Phylogenetic Analysis.

MLST sequences were downloaded as concatenated sequences from www.pubmlst.org/vvulnificus, except for CMCP6, YJ016, and V. cholerae N16961, which were derived from published genome sequences, and 99–578 DP-B1 and ATCC 29307, which were determined by PCR and sequencing using methods as described by Bisharat et al. (24). Novel MLST sequences were designated ST82 and ST83 in the pubmlst.org database. rtxA1, and concatenated MLST sequences were aligned using CLUSTALW and the phylogeny determined with PHYLIP using the Workbench 3.2 interface at the San Diego Supercomputer Center. Neighbor-joining trees for publication were prepared from the Newick output using Dendroscope 2.7.4 (29–33). The bootstrap confidence values (1,000 replicates) were determined using MacVector 10.5.1 sequence alignment software package.

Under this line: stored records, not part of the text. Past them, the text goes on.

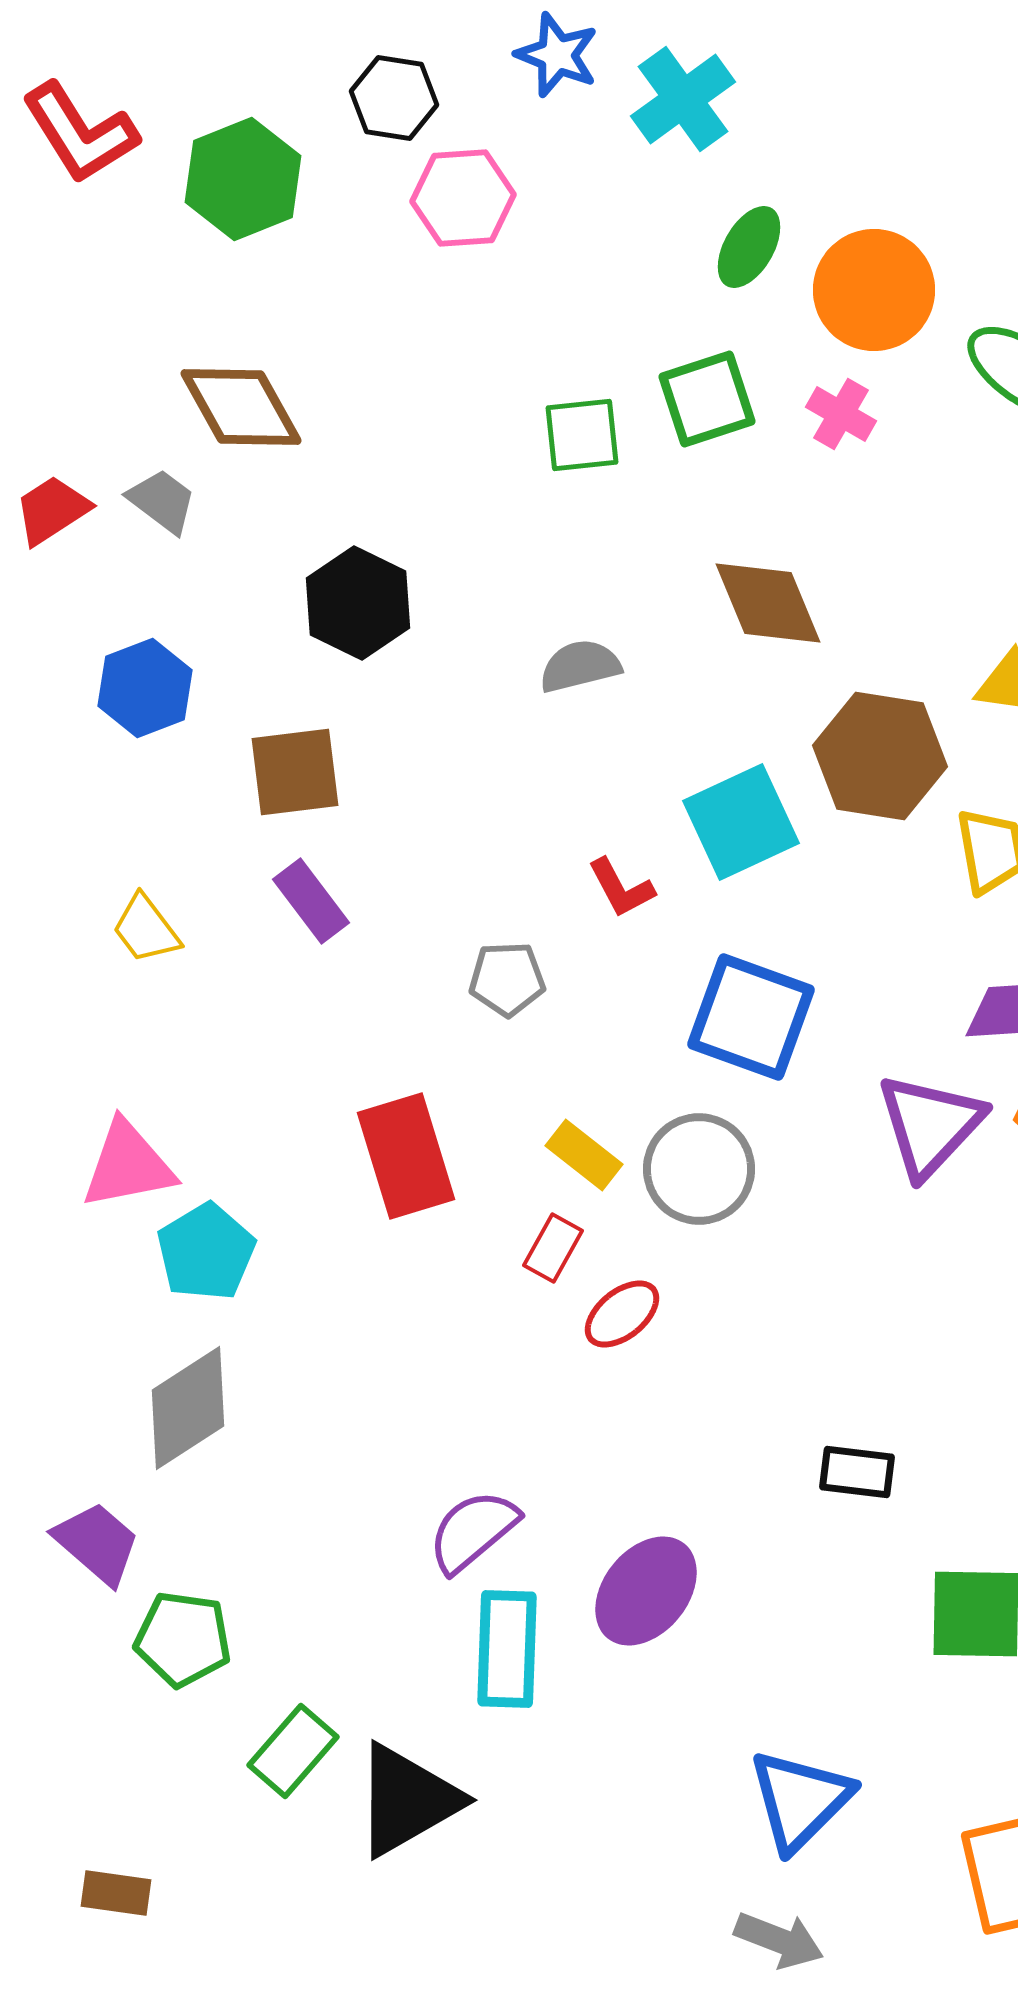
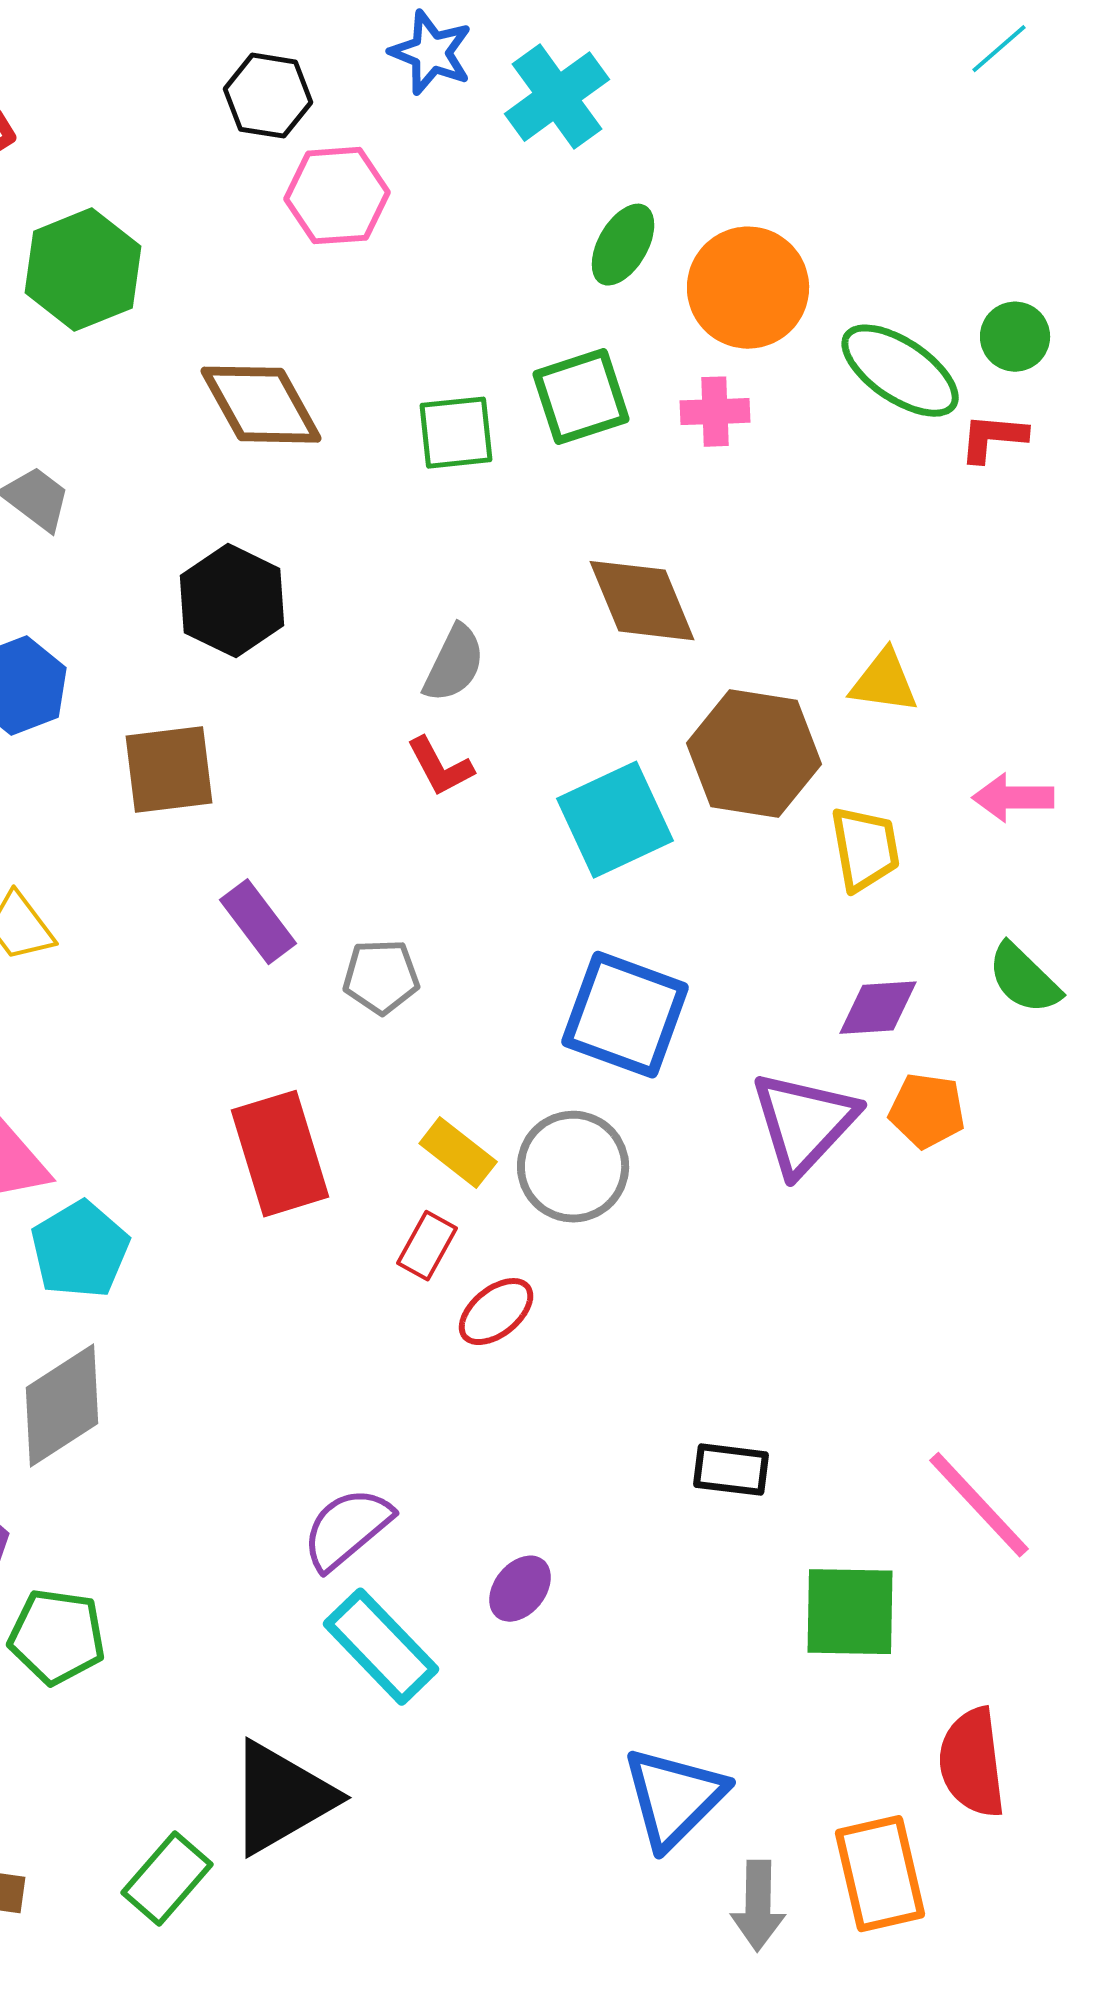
green hexagon: (243, 179) -> (83, 270), moved
brown diamond: (241, 407) -> (261, 405), moved
pink cross: (841, 414) -> (715, 412), turned -32
gray semicircle: (580, 666) -> (454, 664), turned 130
red L-shape: (621, 888) -> (440, 767), moved
purple rectangle: (311, 901) -> (258, 922), moved
purple ellipse: (646, 1591) -> (520, 1589), size x0.6
cyan rectangle: (507, 1649) -> (381, 1647), turned -46
green rectangle: (293, 1751) -> (167, 1879), moved
gray arrow: (779, 1940) -> (758, 1906), moved, turned 70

Generation of ΔrtxA1 and Δpmt Strains.

The sacB-counterselectable plasmids carrying the desired rtxA1 gene arrangements were delivered to a rifampicin-resistant isolate of CMCP6 by conjugation. Isolates with integrated plasmid were selected for by gain of chloramphenicol resistance, and subsequent deletion mutants arising by double homologous recombination were selected on sucrose medium. Single colonies with the desired gene arrangement were confirmed by PCR. The rtxA1 mutant of MO6-24/O was a gift from Paul Gulig (University of Florida, Gainesville, FL).

Mouse Virulence Assays.

Mouse infections were performed by protocols approved by the Northwestern University Institutional Animal Care and Use Committee using C57BL/6 mice and methods identical to those previously described for infection using V. cholerae (26). Mice were killed at the point of severe morbidity and counted as nonsurvivors. LD₅₀ was calculated by the method of Reed and Muench (38).